__REQUIRED WORK__. Your answer must consist solely of the lines from the one containing "We respect your privacy" through the last line of the records below, reproduced exactly, with all pictures omitted.
══ PROVIDED RECORDS
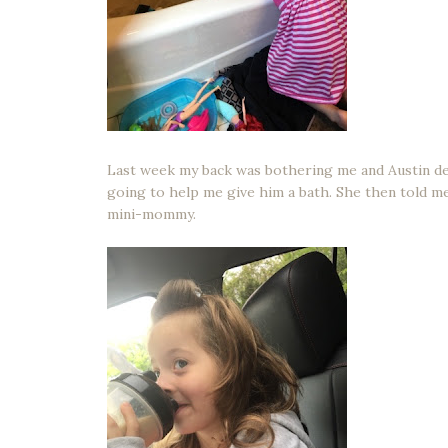
Last week my back was bothering me and Austin deci
going to help me give him a bath. She then told me t
mini-mommy.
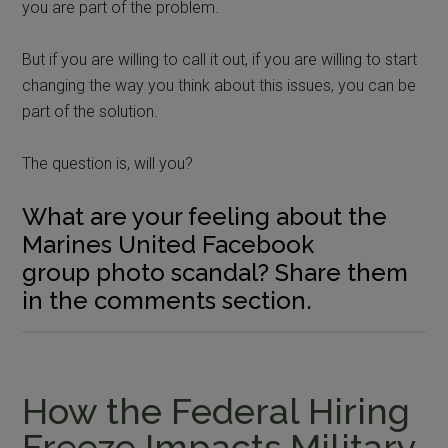
you are part of the problem.
But if you are willing to call it out, if you are willing to start
changing the way you think about this issues, you can be
part of the solution.
The question is, will you?
What are your feeling about the
Marines United Facebook
group photo scandal? Share them
in the comments section.
How the Federal Hiring
Freeze Impacts Military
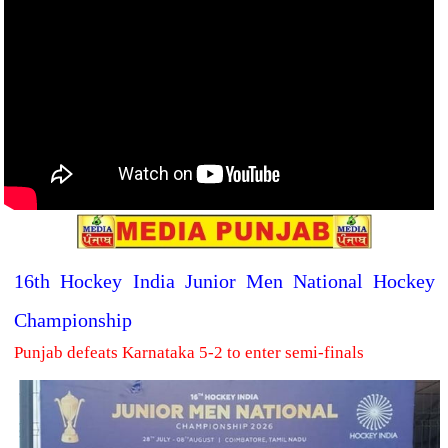
16th Hockey India Junior Men National Hockey
Championship
Punjab defeats Karnataka 5-2 to enter semi-finals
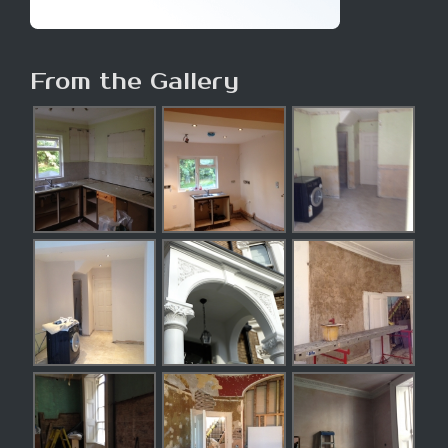
From the Gallery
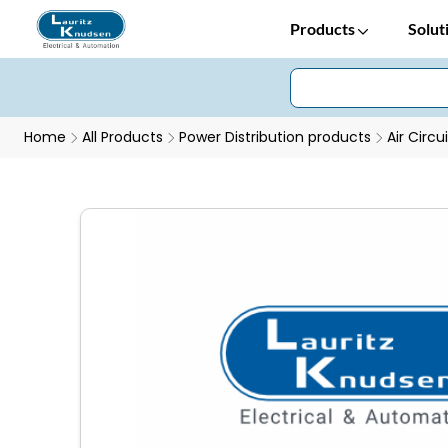
Products
Solut
Home
All Products
Power Distribution products
Air Circu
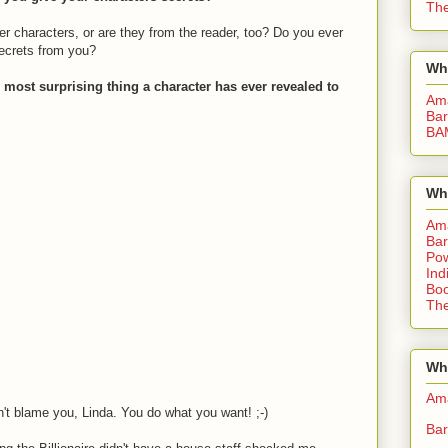
The
her characters, or are they from the reader, too? Do you ever
ecrets from you?
Wh
 most surprising thing a character has ever revealed to
Am
Bar
BA
Wh
Am
Bar
Pow
Ind
Boo
The
Whe
Am
on't blame you, Linda. You do what you want! ;-)
Bar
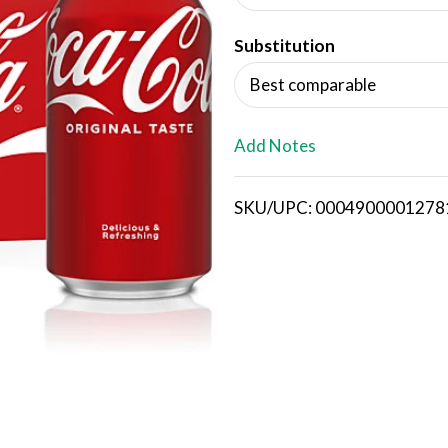
d
Substitution
T
Best comparable
o
L
Add Notes
i
SKU/UPC: 0004900001278
s
t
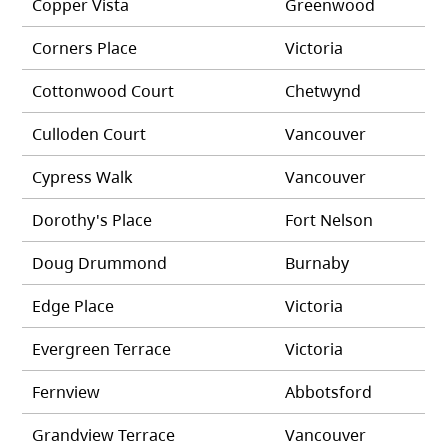
Copper Vista
Greenwood
Corners Place
Victoria
Cottonwood Court
Chetwynd
Culloden Court
Vancouver
Cypress Walk
Vancouver
Dorothy's Place
Fort Nelson
Doug Drummond
Burnaby
Edge Place
Victoria
Evergreen Terrace
Victoria
Fernview
Abbotsford
Grandview Terrace
Vancouver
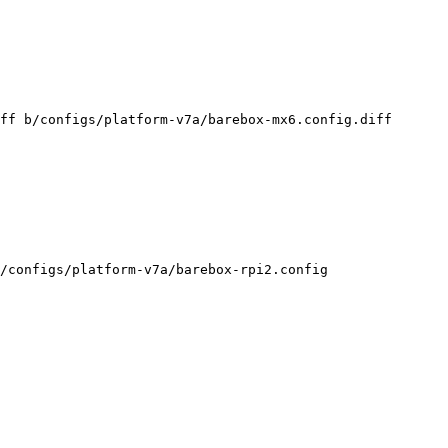
ff b/configs/platform-v7a/barebox-mx6.config.diff

/configs/platform-v7a/barebox-rpi2.config
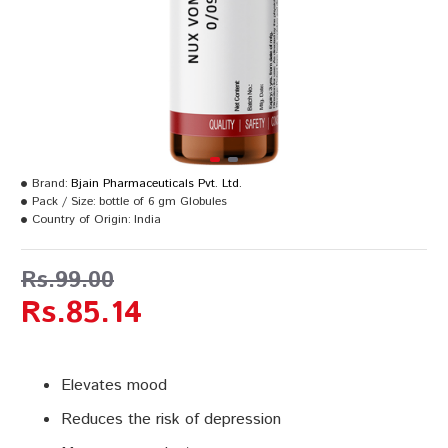
Brand:
Bjain Pharmaceuticals Pvt. Ltd.
Pack / Size:
bottle of 6 gm Globules
Country of Origin:
India
Rs.99.00
Rs.85.14
Elevates mood
Reduces the risk of depression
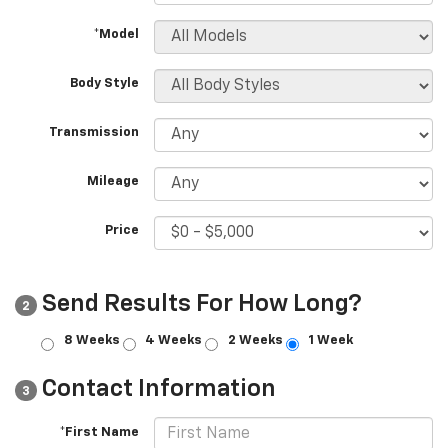
*Model
Body Style
Transmission
Mileage
Price
Send Results For How Long?
2
8 Weeks
4 Weeks
2 Weeks
1 Week
Contact Information
3
*First Name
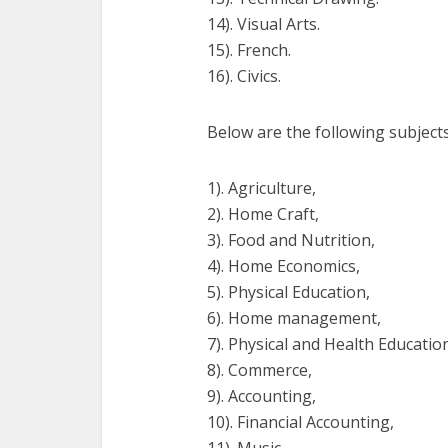
14). Visual Arts.
15). French.
16). Civics.
Below are the following subjects
1). Agriculture,
2). Home Craft,
3). Food and Nutrition,
4). Home Economics,
5). Physical Education,
6). Home management,
7). Physical and Health Educatio
8). Commerce,
9). Accounting,
10). Financial Accounting,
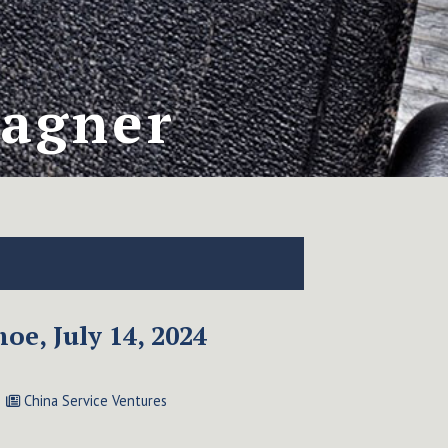
Wagner
oe, July 14, 2024
China Service Ventures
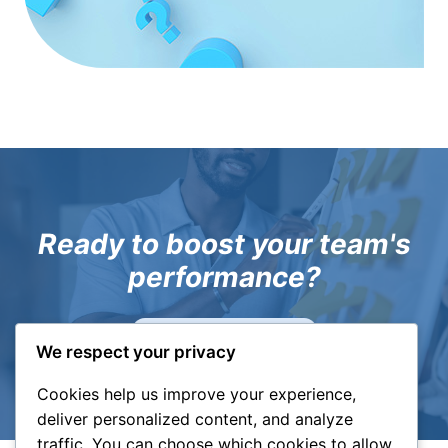
Ready to boost your team's
performance?
Let's have a chat!
We respect your privacy
Cookies help us improve your experience,
deliver personalized content, and analyze
traffic. You can choose which cookies to allow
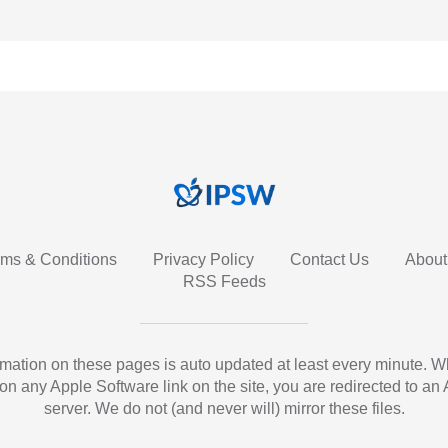
rms & Conditions
Privacy Policy
Contact Us
About
RSS Feeds
ormation on these pages is auto updated at least every minute. 
 on any Apple Software link on the site, you are redirected to an
server. We do not (and never will) mirror these files.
════
__EXERCISE ANSWER__.
We respect your privacy
Cookies help us improve your experience,
deliver personalized content, and analyze
traffic. You can choose which cookies to allow
rms & Conditions
Privacy Policy
Contact Us
About
RSS Feeds
ormation on these pages is auto updated at least every minute. 
 on any Apple Software link on the site, you are redirected to an
server. We do not (and never will) mirror these files.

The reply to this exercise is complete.